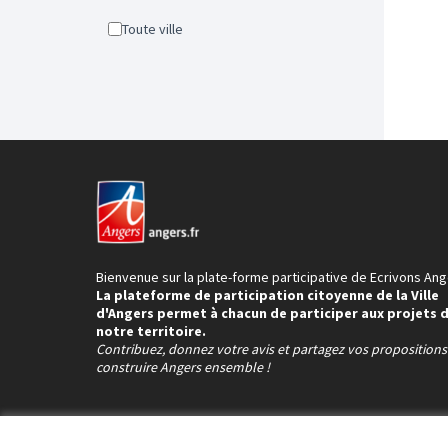
Toute ville
Bienvenue sur la plate-forme participative de Ecrivons Ang
La plateforme de participation citoyenne de la Ville
d'Angers permet à chacun de participer aux projets 
notre territoire.
Contribuez, donnez votre avis et partagez vos proposition
construire Angers ensemble !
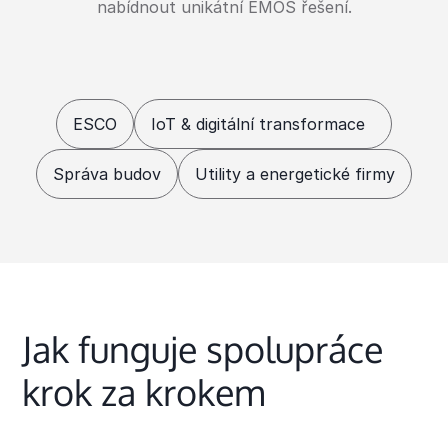
nabídnout unikátní EMOS řešení.
ESCO
IoT & digitální transformace
Správa budov
Utility a energetické firmy
Jak funguje spolupráce
krok za krokem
============
All lines above that hold the string "Angers" should be copied.

Exercise solution:
d'Angers permet à chacun de participer aux projets 
construire Angers ensemble !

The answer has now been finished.